3.1 The adjustment principle and experiment
The experimental scheme for micro-cavity size adjustment is illustrated in Fig. 5. The laser beam focusing size on the graphite surface is determined by the distance d between graphite surface and the focus plane as in Fig. 5, and as micro-plasma processing scans going on, the wider beam size probably produce bigger micro-cavity size. Based on the above principle, the distance from 0 to 600 µm are fixed to fabricate FMZI samples. The fabricated samples are observed by optical microscope, meanwhile the open cavity length and the MZI length are measured as shown in Fig. 6. It should be noted that two red laser are coupled into the FMZI sample, as these propagating red lasers reach to the surface of fabricated micro-cavity in the fiber core, obvious red point can be seen due to the light scattering on the surface, thus, the distance between these two red points can be regarded as MZI length approximately.
As shown in Fig. 6(a-d), the size of crater-like structure in fiber increases as d distance increases, meanwhile the open cavity length and MZI length also increase, furthermore, MZI length is almost equal to the half of the open cavity length. It should be noted that the open cavity length was measured as 86.0 µm in Fig. 6(d), but was corrected to 101 µm in the same fabrication condition as illustrated in Fig. 2, and the red point is substituted by the blue star in Fig. 6(e). This small discrepancy probably resulted from the different observed direction of the samples. Furthermore, the linearities of the fitted experimental results are quite good in Fig. 6(e). The linear dependence of open cavity length on d distance is easily explained by the discussion based on Fig. 5. With regard to the linear dependence of MZI length on d distance, we think that as the size of micro-cavity mainly depends on the open cavity, and the open cavity is determined by the relative distance d between the graphite surface and focus plane.
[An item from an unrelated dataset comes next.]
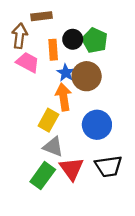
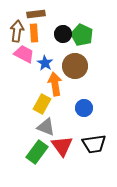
orange rectangle: (53, 50) -> (34, 33), moved
blue star: (66, 73) -> (45, 63), moved
blue circle: (97, 125) -> (84, 108), size x0.7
So the MZI length is linear related to d distance.
As discussed above, the MZI lengths of FMZI are able to be adjusted only by the movement of Z position, meanwhile the fabrication time is not changed, which is superior to the femtosecond laser fabrication system, where the longer MZI length needs longer fabrication time. In addition, in our experiment, the longer MZI length sample was tried to fabricate, however as the laser power is limited (20W) and the laser beam power is also reduced by the aperture in the optical system, the laser beam power of 14.5 W after aperture is maximum, so longer MZI length sample is not obtained in our case, but we believe that longer MZI length samples are possible with higher power nanosecond laser.
3.2 The refractive index sensing
In order to confirm the success FMZI fabrication and investigate the sensitivity of samples with different MZI lengths, these samples are utilized to measure the refractive index of ethanol water solution as in our previous work (Shuhao et al. 2021). For the sample with 25.7 µm MZI length, the transmission spectrum shift is confirmed, but the transmission spectrum dips of solution with refractive index close to water are not shown, thus its transmission spectra and the dependence of resonant wavelength on refractive index is not illustrated in Fig. 7. The experimental and analytical results of other 3 samples with MZI length from 31.4 to 49.2 µm are shown in Fig. 7.
For each FMZI sample, the resonant wavelength of transmission spectrum blue shifts as the refractive index of solution increase as illustrated in Fig. 7(a, c, d), meanwhile, the dependence of resonant wavelength on refractive index shows quite good linearity, which are in good agreement with our previous work (Shuhao et al. 2021). In addition, the absolute refractive index sensitivities are more than 10000 nm/RIU, which is comparable with the femtosecond laser fabricated ones (Zhao et al. 2019). In comparison with each other, firstly, for the longer MZI length sample, the free spectrum range becomes shorter and almost one whole period is shown in Fig. 7(d), which is explained by the Eq. (3) in Ref. (Shuhao et al. 2021). Secondly, the sensitivity increases as MZI length increases, which seems different with the previous work (Shuhao et al. 2021). However, firstly, the experimental tested refractive index range for different samples are different, the longer MZI length sample tests bigger refractive index range and the absolute refractive index is bigger for more resonant wavelengths are shown in the definite spectrum range (1250–1650 nm); secondly, for the solution with same refractive index, its resonant wavelengths of transmission spectra located at different wavelengths, in particular, in our case, the transmission spectrum of the solution with refractive index 1.336, the resonant wavelengths located at around 1350, 1530 and 1650 nm. From the Eq. (2)&(5) in Ref. (Shuhao et al. 2021), the sensitivity can also be expressed as: \({S}_{RI}=-{\lambda }_{m}/{\varDelta n}_{eff}\). The bigger absolute refractive index results in less \({\varDelta n}_{eff}\), the longer located resonant wavelength results in bigger \({\lambda }_{m}\), these both lead to higher absolute sensitivity. Unfortunately, the resonant wavelength location is not definitely determined and possesses random property; meanwhile, for the definite range of refractive index solution, \({\varDelta n}_{eff}\) should be same. Finally, the sensitivity is not definite related with MZI length as discussed in Ref. (Shuhao et al. 2021).